All the patients were kept for 8 h fasting prior to surgery. Preloading completed with Ringer lactate solution (5 ml/kg body weight). Standard monitoring including noninvasive blood pressure (NIBP), ECG, heart rate and pulse oximetry performed. All patients received supplemental oxygen via mask (5 l/min). Under proper aseptic conditions, spinal anesthesia was given at the level of L4-L5 interspace in sitting position using a midline or paramedian approach by a 25G Quincke spinal needle. The anesthetic medication is injected at a rate of approximately 2 ml/sec; and then all patients were made supine.

Blood pressure, heart rate and pulse oximetry were performed every minute in the first 10 min and then every five minutes for one hour. We recorded systolic and diastolic blood pressure and heart rate before regional anesthesia and in the 5, 10, 15, 30, 45 and 60 min after anesthesia.

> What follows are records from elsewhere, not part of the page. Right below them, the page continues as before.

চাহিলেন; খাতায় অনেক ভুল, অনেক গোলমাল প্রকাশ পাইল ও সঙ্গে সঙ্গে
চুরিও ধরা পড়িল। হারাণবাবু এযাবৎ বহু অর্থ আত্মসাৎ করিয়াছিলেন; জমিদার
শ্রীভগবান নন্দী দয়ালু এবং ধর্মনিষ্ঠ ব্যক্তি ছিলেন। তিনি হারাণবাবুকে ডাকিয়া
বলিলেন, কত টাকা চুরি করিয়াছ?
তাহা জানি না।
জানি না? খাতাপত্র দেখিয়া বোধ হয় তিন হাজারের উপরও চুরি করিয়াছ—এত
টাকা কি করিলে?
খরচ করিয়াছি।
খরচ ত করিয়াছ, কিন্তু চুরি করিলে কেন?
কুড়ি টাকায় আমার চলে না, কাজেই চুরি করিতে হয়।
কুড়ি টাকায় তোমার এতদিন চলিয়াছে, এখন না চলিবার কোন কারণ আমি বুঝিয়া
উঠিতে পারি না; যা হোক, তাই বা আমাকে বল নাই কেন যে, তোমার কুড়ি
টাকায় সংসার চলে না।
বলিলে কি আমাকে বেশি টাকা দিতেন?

All data were recorded in a data sheet specified to each patient.

As we needed anesthetic effects, both sensory and motor status were assessed prior to the spinal injection, then every 2 min after injection until reaching the highest sensory level and Bromage scale reaching to Bromage 3. After surgery, assessment performed every 10 min until the time to regression of 2 sensory levels, then every 20 min until the regression time to the dermatome S1 and motor scale to Bromage 0.

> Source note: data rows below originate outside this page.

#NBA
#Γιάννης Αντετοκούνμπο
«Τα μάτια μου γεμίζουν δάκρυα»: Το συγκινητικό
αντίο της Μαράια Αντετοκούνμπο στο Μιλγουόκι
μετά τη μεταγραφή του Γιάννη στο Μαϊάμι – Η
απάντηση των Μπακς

The motor dermatome level was assessed according to the Bromage scale:

Bromage 0 (none): Free movement of legs and feet.

Bromage I (Partial): Just able to flex knees with free movement of feet.

Bromage II (Almost complete): Unable to flex knees, but with free movement of feet.

Bromage III (Complete): Unable to move legs or feet.

Severity of pain 6 h after surgery was measured by Numeric Rating Scale (NRS). The patients were asked to rate their pain from a scale of 0 = no pain to 10 = the worst possible pain. In case of any side effects it was recorded.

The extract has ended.